§ **DATASET ENTRIES**:
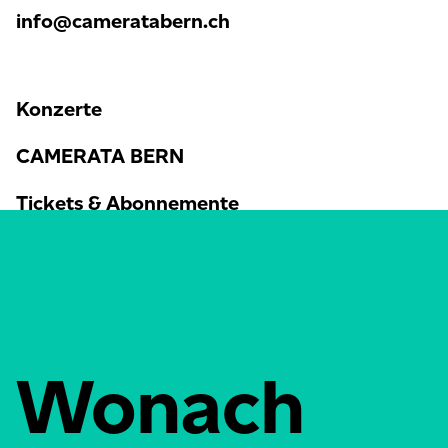
info@cameratabern.ch
Konzerte
CAMERATA BERN
Tickets & Abonnemente
Aktuelles
Audio & Video
Newsletter
Wonach
E-Mailadresse
*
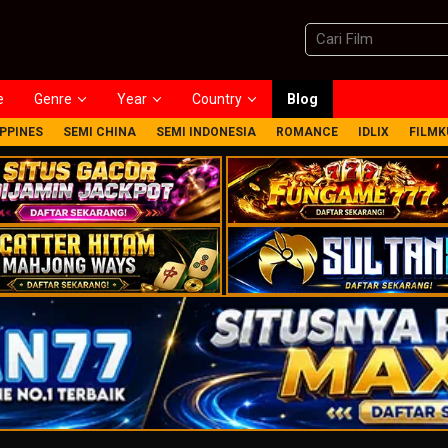
e
Genre
Year
Country
Blog
IPPINES
SEMI CHINA
SEMI INDONESIA
ROMANCE
IDLIX
FILMK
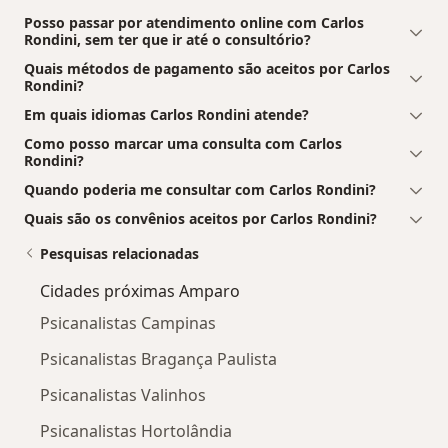
Posso passar por atendimento online com Carlos
Rondini, sem ter que ir até o consultório?
Quais métodos de pagamento são aceitos por Carlos
Rondini?
Em quais idiomas Carlos Rondini atende?
Como posso marcar uma consulta com Carlos
Rondini?
Quando poderia me consultar com Carlos Rondini?
Quais são os convênios aceitos por Carlos Rondini?
Pesquisas relacionadas
Cidades próximas Amparo
Psicanalistas Campinas
Psicanalistas Bragança Paulista
Psicanalistas Valinhos
Psicanalistas Hortolândia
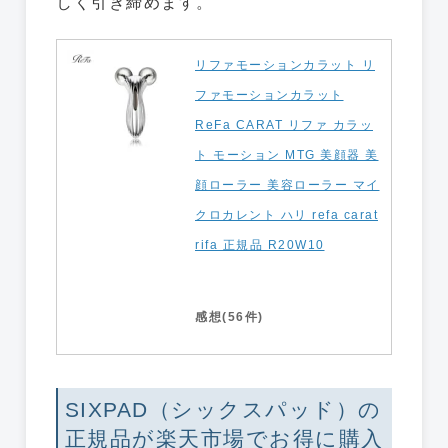
しく引き締めます。
リファモーションカラット リ
ファモーションカラット
ReFa CARAT リファ カラッ
ト モーション MTG 美顔器 美
顔ローラー 美容ローラー マイ
クロカレント ハリ refa carat
rifa 正規品 R20W10
感想(56件)
SIXPAD（シックスパッド）の
正規品が楽天市場でお得に購入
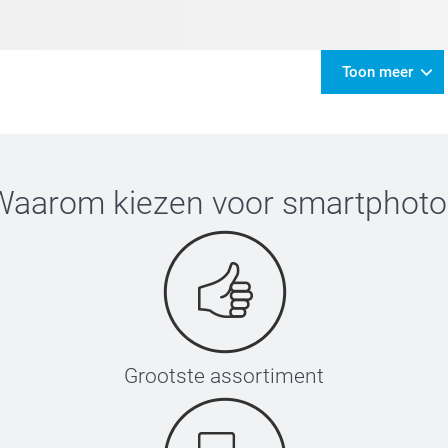
Toon meer
Waarom kiezen voor
smartphoto
Grootste assortiment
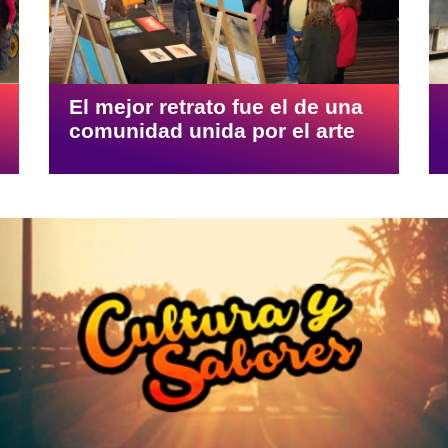
El mejor retrato fue el de una
comunidad unida por el arte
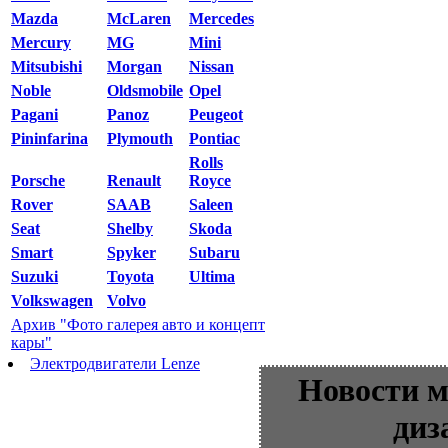
Mazda
McLaren
Mercedes
Mercury
MG
Mini
Mitsubishi
Morgan
Nissan
Noble
Oldsmobile
Opel
Pagani
Panoz
Peugeot
Pininfarina
Plymouth
Pontiac
Rolls
Porsche
Renault
Royce
Rover
SAAB
Saleen
Seat
Shelby
Skoda
Smart
Spyker
Subaru
Suzuki
Toyota
Ultima
Volkswagen
Volvo
Архив "Фото галерея авто и концепт
кары"
Электродвигатели Lenze
Новости м
диз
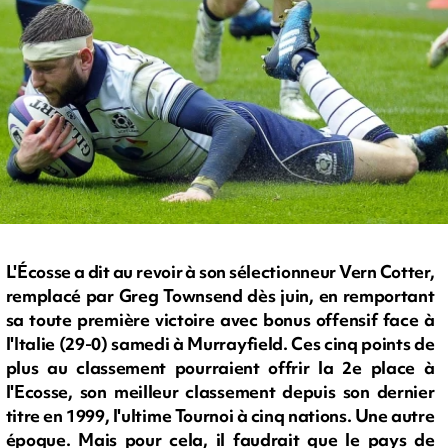
L'Écosse a dit au revoir à son sélectionneur Vern Cotter,
remplacé par Greg Townsend dès juin, en remportant
sa toute première victoire avec bonus offensif face à
l'Italie (29-0) samedi à Murrayfield. Ces cinq points de
plus au classement pourraient offrir la 2e place à
l'Ecosse, son meilleur classement depuis son dernier
titre en 1999, l'ultime Tournoi à cinq nations. Une autre
époque. Mais pour cela, il faudrait que le pays de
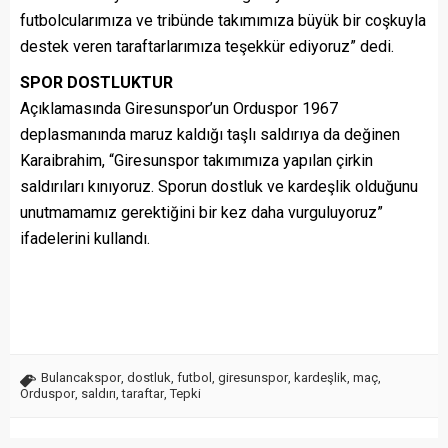
futbolcularımıza ve tribünde takımımıza büyük bir coşkuyla
destek veren taraftarlarımıza teşekkür ediyoruz” dedi.
SPOR DOSTLUKTUR
Açıklamasında Giresunspor’un Orduspor 1967
deplasmanında maruz kaldığı taşlı saldırıya da değinen
Karaibrahim, “Giresunspor takımımıza yapılan çirkin
saldırıları kınıyoruz. Sporun dostluk ve kardeşlik olduğunu
unutmamamız gerektiğini bir kez daha vurguluyoruz”
ifadelerini kullandı.
Bulancakspor
,
dostluk
,
futbol
,
giresunspor
,
kardeşlik
,
maç
,
Orduspor
,
saldırı
,
taraftar
,
Tepki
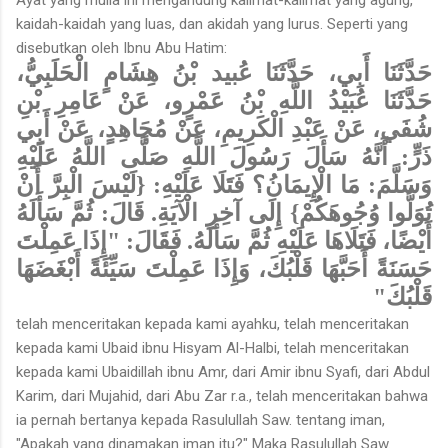
kaidah-kaidah yang luas, dan akidah yang lurus. Seperti yang
disebutkan oleh Ibnu Abu Hatim:
حَدَّثَنَا أَبِي، حَدَّثَنَا عُبيد بْنُ هِشَامٍ الْحَلَبِيُّ،
حَدَّثَنَا عُبَيْدُ اللَّهِ بْنُ عَمْرٍو، عَنْ عَامِرِ بْنِ
شُفَي، عَنْ عَبْدِ الْكَرِيمِ، عَنْ مُجَاهِدٍ، عَنْ أَبِي
ذَرٍّ: أَنَّهُ سَأَلَ رَسُولَ اللَّهِ صَلَّى اللَّهُ عَلَيْهِ
وَسَلَّمَ: مَا الْإِيمَانُ؟ فَتَلَا عَلَيْهِ: {لَيْسَ الْبِرَّ أَنْ
تُوَلُّوا وُجُوهَكُمْ} إِلَى آخِرِ الْآيَةِ. قَالَ: ثُمَّ سَأَلَهُ
أَيْضًا، فَتَلَاهَا عَلَيْهِ ثُمَّ سَأَلَهُ. فَقَالَ: "إِذَا عَمِلْتَ
حَسَنَةً أَحَبَّهَا قَلْبُكَ، وَإِذَا عَمِلْتَ سَيِّئَةً أَبْغَضَهَا
قَلْبُكَ"
telah menceritakan kepada kami ayahku, telah menceritakan
kepada kami Ubaid ibnu Hisyam Al-Halbi, telah menceritakan
kepada kami Ubaidillah ibnu Amr, dari Amir ibnu Syafi, dari Abdul
Karim, dari Mujahid, dari Abu Zar r.a., telah menceritakan bahwa
ia pernah bertanya kepada Rasulullah Saw. tentang iman,
"Apakah yang dinamakan iman itu?" Maka Rasulullah Saw.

§ **EXERCISE DESCRIPTION**: Exactly repeat the data above; the pictures do not belong in your copy.

§ **OUTPUT OF THE TASK**:
info@cameratabern.ch
Konzerte
CAMERATA BERN
Tickets & Abonnemente
Aktuelles
Audio & Video
Newsletter
Wonach
E-Mailadresse
*
e
Genre
Year
Country
Blog
IPPINES
SEMI CHINA
SEMI INDONESIA
ROMANCE
IDLIX
FILMK
Posso passar por atendimento online com Carlos
Rondini, sem ter que ir até o consultório?
Quais métodos de pagamento são aceitos por Carlos
Rondini?
Em quais idiomas Carlos Rondini atende?
Como posso marcar uma consulta com Carlos
Rondini?
Quando poderia me consultar com Carlos Rondini?
Quais são os convênios aceitos por Carlos Rondini?
Pesquisas relacionadas
Cidades próximas Amparo
Psicanalistas Campinas
Psicanalistas Bragança Paulista
Psicanalistas Valinhos
Psicanalistas Hortolândia
しく引き締めます。
リファモーションカラット リ
ファモーションカラット
ReFa CARAT リファ カラッ
ト モーション MTG 美顔器 美
顔ローラー 美容ローラー マイ
クロカレント ハリ refa carat
rifa 正規品 R20W10
感想(56件)
SIXPAD（シックスパッド）の
正規品が楽天市場でお得に購入
Toon meer
Waarom kiezen voor
smartphoto
Grootste assortiment
El mejor retrato fue el de una
comunidad unida por el arte
Mazda
McLaren
Mercedes
Mercury
MG
Mini
Mitsubishi
Morgan
Nissan
Noble
Oldsmobile
Opel
Pagani
Panoz
Peugeot
Pininfarina
Plymouth
Pontiac
Rolls
Porsche
Renault
Royce
Rover
SAAB
Saleen
Seat
Shelby
Skoda
Smart
Spyker
Subaru
Suzuki
Toyota
Ultima
Volkswagen
Volvo
Архив "Фото галерея авто и концепт
кары"
Электродвигатели Lenze
Новости м
диз
L'Écosse a dit au revoir à son sélectionneur Vern Cotter,
remplacé par Greg Townsend dès juin, en remportant
sa toute première victoire avec bonus offensif face à
l'Italie (29-0) samedi à Murrayfield. Ces cinq points de
plus au classement pourraient offrir la 2e place à
l'Ecosse, son meilleur classement depuis son dernier
titre en 1999, l'ultime Tournoi à cinq nations. Une autre
époque. Mais pour cela, il faudrait que le pays de
futbolcularımıza ve tribünde takımımıza büyük bir coşkuyla
destek veren taraftarlarımıza teşekkür ediyoruz” dedi.
SPOR DOSTLUKTUR
Açıklamasında Giresunspor’un Orduspor 1967
deplasmanında maruz kaldığı taşlı saldırıya da değinen
Karaibrahim, “Giresunspor takımımıza yapılan çirkin
saldırıları kınıyoruz. Sporun dostluk ve kardeşlik olduğunu
unutmamamız gerektiğini bir kez daha vurguluyoruz”
ifadelerini kullandı.
Bulancakspor
,
dostluk
,
futbol
,
giresunspor
,
kardeşlik
,
maç
,
Orduspor
,
saldırı
,
taraftar
,
Tepki
kaidah-kaidah yang luas, dan akidah yang lurus. Seperti yang
disebutkan oleh Ibnu Abu Hatim:
حَدَّثَنَا أَبِي، حَدَّثَنَا عُبيد بْنُ هِشَامٍ الْحَلَبِيُّ،
حَدَّثَنَا عُبَيْدُ اللَّهِ بْنُ عَمْرٍو، عَنْ عَامِرِ بْنِ
شُفَي، عَنْ عَبْدِ الْكَرِيمِ، عَنْ مُجَاهِدٍ، عَنْ أَبِي
ذَرٍّ: أَنَّهُ سَأَلَ رَسُولَ اللَّهِ صَلَّى اللَّهُ عَلَيْهِ
وَسَلَّمَ: مَا الْإِيمَانُ؟ فَتَلَا عَلَيْهِ: {لَيْسَ الْبِرَّ أَنْ
تُوَلُّوا وُجُوهَكُمْ} إِلَى آخِرِ الْآيَةِ. قَالَ: ثُمَّ سَأَلَهُ
أَيْضًا، فَتَلَاهَا عَلَيْهِ ثُمَّ سَأَلَهُ. فَقَالَ: "إِذَا عَمِلْتَ
حَسَنَةً أَحَبَّهَا قَلْبُكَ، وَإِذَا عَمِلْتَ سَيِّئَةً أَبْغَضَهَا
قَلْبُكَ"
telah menceritakan kepada kami ayahku, telah menceritakan
kepada kami Ubaid ibnu Hisyam Al-Halbi, telah menceritakan
kepada kami Ubaidillah ibnu Amr, dari Amir ibnu Syafi, dari Abdul
Karim, dari Mujahid, dari Abu Zar r.a., telah menceritakan bahwa
ia pernah bertanya kepada Rasulullah Saw. tentang iman,
"Apakah yang dinamakan iman itu?" Maka Rasulullah Saw.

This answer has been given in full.